REQUIRED WORK – Set down every record below exactly as written, but leave out the pictures.

PROVIDED DATA –
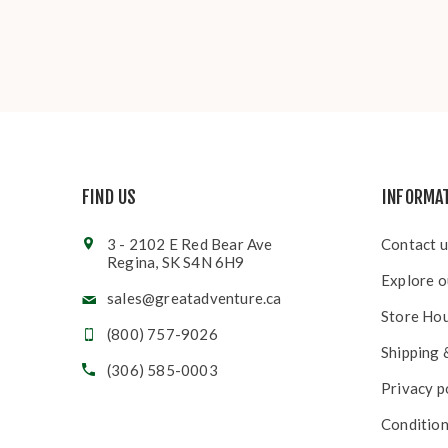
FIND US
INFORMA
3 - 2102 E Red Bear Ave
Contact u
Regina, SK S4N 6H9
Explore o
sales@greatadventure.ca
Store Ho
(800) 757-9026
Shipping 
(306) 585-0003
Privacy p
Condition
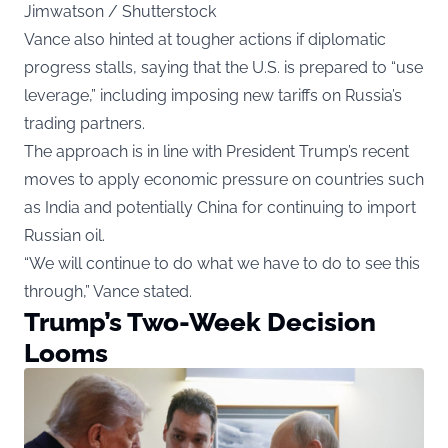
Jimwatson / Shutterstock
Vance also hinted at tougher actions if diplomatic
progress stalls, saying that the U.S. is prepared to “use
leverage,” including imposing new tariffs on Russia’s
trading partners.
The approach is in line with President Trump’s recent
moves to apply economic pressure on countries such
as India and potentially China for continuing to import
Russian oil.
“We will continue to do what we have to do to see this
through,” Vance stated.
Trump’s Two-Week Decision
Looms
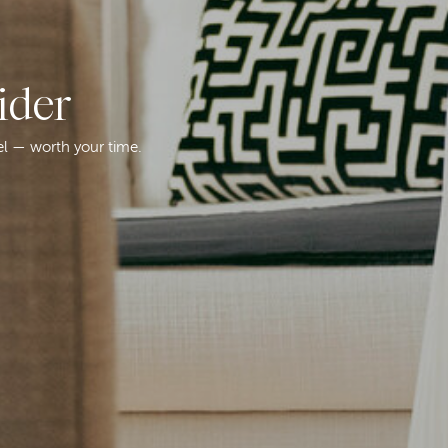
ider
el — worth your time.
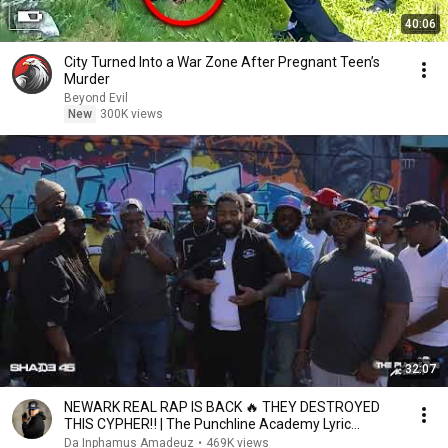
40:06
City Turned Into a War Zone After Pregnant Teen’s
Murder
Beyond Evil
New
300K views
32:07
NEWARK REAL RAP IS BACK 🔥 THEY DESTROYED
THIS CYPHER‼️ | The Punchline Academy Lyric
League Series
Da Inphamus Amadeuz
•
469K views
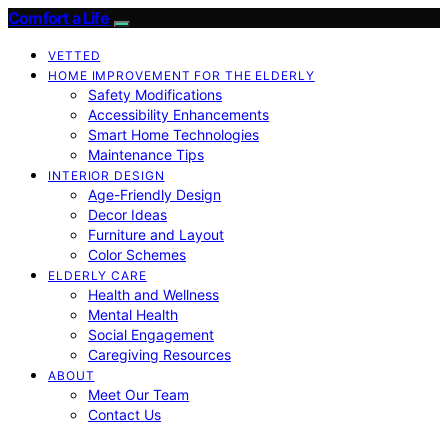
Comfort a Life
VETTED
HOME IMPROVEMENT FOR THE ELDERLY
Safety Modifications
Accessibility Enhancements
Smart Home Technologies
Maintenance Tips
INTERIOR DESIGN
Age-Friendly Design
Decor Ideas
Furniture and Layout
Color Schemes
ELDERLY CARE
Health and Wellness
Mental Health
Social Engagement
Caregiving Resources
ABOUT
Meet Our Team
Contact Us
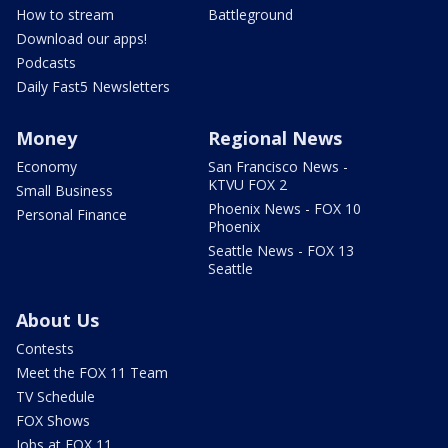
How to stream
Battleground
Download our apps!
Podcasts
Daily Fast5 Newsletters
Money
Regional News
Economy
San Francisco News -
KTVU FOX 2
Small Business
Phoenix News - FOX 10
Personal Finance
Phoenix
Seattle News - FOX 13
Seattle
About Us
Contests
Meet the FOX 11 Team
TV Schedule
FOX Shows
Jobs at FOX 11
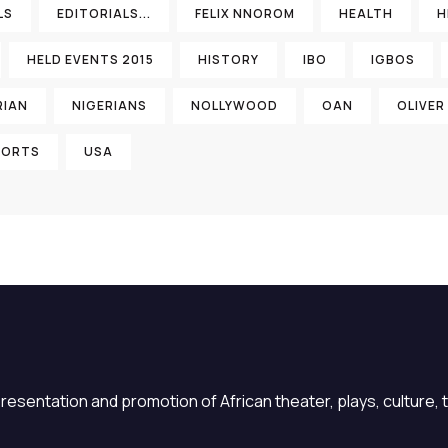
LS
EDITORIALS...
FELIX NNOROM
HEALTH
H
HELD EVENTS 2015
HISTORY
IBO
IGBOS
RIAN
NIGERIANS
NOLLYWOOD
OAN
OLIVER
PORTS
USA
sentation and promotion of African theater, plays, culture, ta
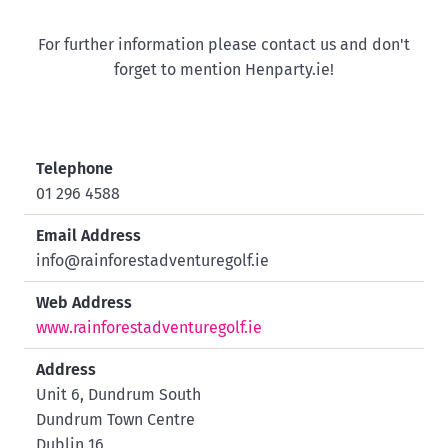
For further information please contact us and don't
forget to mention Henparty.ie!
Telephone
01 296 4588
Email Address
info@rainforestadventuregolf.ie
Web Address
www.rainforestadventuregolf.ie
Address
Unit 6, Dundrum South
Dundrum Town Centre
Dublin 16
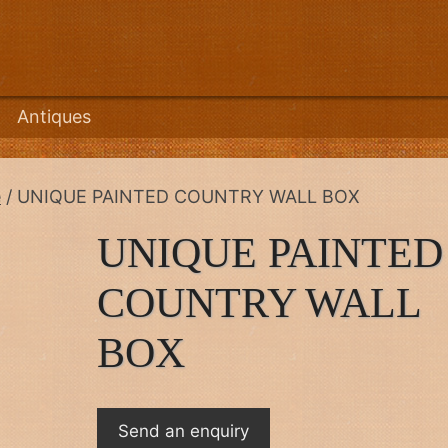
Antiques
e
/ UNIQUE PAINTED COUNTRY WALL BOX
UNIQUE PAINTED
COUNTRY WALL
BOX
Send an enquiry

RESULT FOR THIS EXERCISE –
FIND US
INFORMA
3 - 2102 E Red Bear Ave
Contact u
Regina, SK S4N 6H9
Explore o
sales@greatadventure.ca
Store Ho
(800) 757-9026
Shipping 
(306) 585-0003
Privacy p
Condition
Jimwatson / Shutterstock
Vance also hinted at tougher actions if diplomatic
progress stalls, saying that the U.S. is prepared to “use
leverage,” including imposing new tariffs on Russia’s
trading partners.
The approach is in line with President Trump’s recent
moves to apply economic pressure on countries such
as India and potentially China for continuing to import
Russian oil.
“We will continue to do what we have to do to see this
through,” Vance stated.
Trump’s Two-Week Decision
Looms
ider
el — worth your time.
40:06
City Turned Into a War Zone After Pregnant Teen’s
Murder
Beyond Evil
New
300K views
32:07
NEWARK REAL RAP IS BACK 🔥 THEY DESTROYED
THIS CYPHER‼️ | The Punchline Academy Lyric
League Series
Da Inphamus Amadeuz
•
469K views
Comfort a Life
VETTED
HOME IMPROVEMENT FOR THE ELDERLY
Safety Modifications
Accessibility Enhancements
Smart Home Technologies
Maintenance Tips
INTERIOR DESIGN
Age-Friendly Design
Decor Ideas
Furniture and Layout
Color Schemes
ELDERLY CARE
Health and Wellness
Mental Health
Social Engagement
Caregiving Resources
ABOUT
Meet Our Team
Contact Us
How to stream
Battleground
Download our apps!
Podcasts
Daily Fast5 Newsletters
Money
Regional News
Economy
San Francisco News -
KTVU FOX 2
Small Business
Phoenix News - FOX 10
Personal Finance
Phoenix
Seattle News - FOX 13
Seattle
About Us
Contests
Meet the FOX 11 Team
TV Schedule
FOX Shows
Jobs at FOX 11
LS
EDITORIALS...
FELIX NNOROM
HEALTH
H
HELD EVENTS 2015
HISTORY
IBO
IGBOS
RIAN
NIGERIANS
NOLLYWOOD
OAN
OLIVER
PORTS
USA
sentation and promotion of African theater, plays, culture, ta
For further information please contact us and don't
forget to mention Henparty.ie!
Telephone
01 296 4588
Email Address
info@rainforestadventuregolf.ie
Web Address
www.rainforestadventuregolf.ie
Address
Unit 6, Dundrum South
Dundrum Town Centre
Dublin 16
Antiques
e
/ UNIQUE PAINTED COUNTRY WALL BOX
UNIQUE PAINTED
COUNTRY WALL
BOX
Send an enquiry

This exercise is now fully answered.